Bernhard's difficult relationship with the Austrian authorities was typified by his decision to forbid in his will the staging of any of his work posthumously within the country's borders. So now it is possible to see this bitter dissection of Austrian vices anywhere but in Austria. To a British audience it is a strangely contextless experience: the reason for the characters' bile is meant to be implicit within the drama, but in fact it's so far buried that it's almost completely inaccessible to us.

It's 1988 and Professor Josef Schuster, an eminent academic, has thrown himself from the balcony of his apartment in central Vienna. His servants, friends and family gather for his funeral, and calmly pick over the reasons for his action. The family are eminent Jewish intellectuals; the professor and his brother Robert fled to England in 1938 to escape the Nazis. According to his family, the professor had grown slowly disgusted by the Austria to which he returned: he found the culture shallow and tasteless, the people two-faced; and his wife couldn't stop hearing ghostly cheering from the Heldenplatz across the road, where in 1938 Hitler had held a rally.

Without any knowledge of the background or context to the author's bitter accusations of Austrian anti-semitism, it's very hard for us to know how to take them. It's typical of a play in which the ideas laid down are contentious but there is no character-driven conflict to embody them - and so no way in for us to try and understand the competing ideologies, and also no dynamism to the scenes.
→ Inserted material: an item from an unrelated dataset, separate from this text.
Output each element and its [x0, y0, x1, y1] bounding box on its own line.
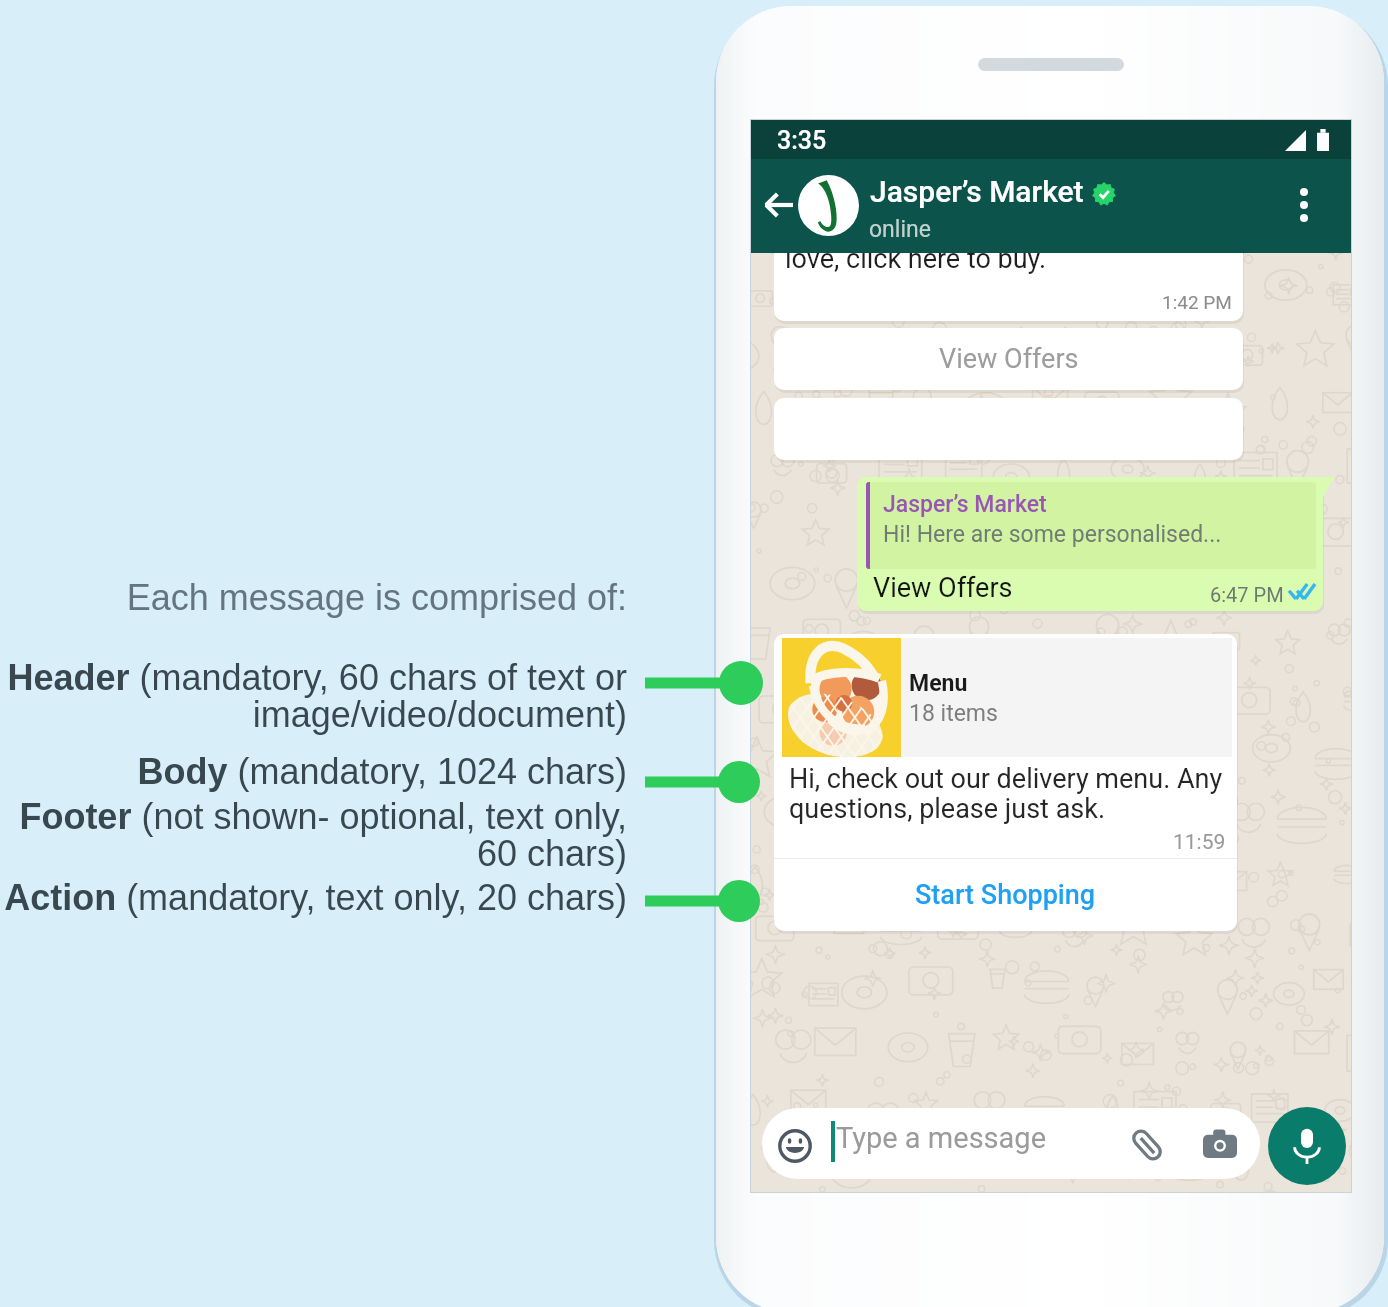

The professor's brother, Robert, is the mouthpiece for many of the controversial statements: but they simply are just stated - he is never challenged by any of the other characters, or asked to expand on an opinion. "This megalomaniacal republicanism", he rails, "and this megalomaniacal socialism which for half a century has had nothing to do with socialism " - it's a sweeping statement to not be backed up by any specifics. It's clear that the playwright is writing from deep anger, but as a result he makes his characters his rhetoricians, and it's hard for us to relate to them when we don't know from what personal place within them these tides of opinion have erupted.

There is sometimes a sense of deliberate, Chekhovian inconsequence to the characters' exchanges, but without the Russian master's moments of profound human insight. Bernhard has captured instead only the rhythm of leaden statements being announced to the room without invitation, and left to hang in the air unexplored.

And the talk of anti-semitism? Again, of course we know that the playwright felt deeply about the issue, but he resists rooting his claims in specifics. When Robert mentions a recent incident where his niece was apparently spat on in the street, she responds "Not exactly" - but the conversation moves on, it's never resolved what the truth of the story was. The rhythm of the conversation forbids that any statement should be returned to, or picked up and scrutinised in depth.

A repetitive script, which frequently replays motifs and bland conversational lines without escalating their significance, is not helped by Annie Castledine and Annabel Arden's fairly static production. There's a suffocating atmosphere, with many long pauses and an excess of non-verbal emoting from the characters whom the playwright has given almost nothing to say. The directors end the play with an interesting expressionistic flourish, with the past seeping into and gradually taking over the present; but the sense of climax it provides is not echoed in the text, which simply finishes its damning utterances, with a blunt full stop.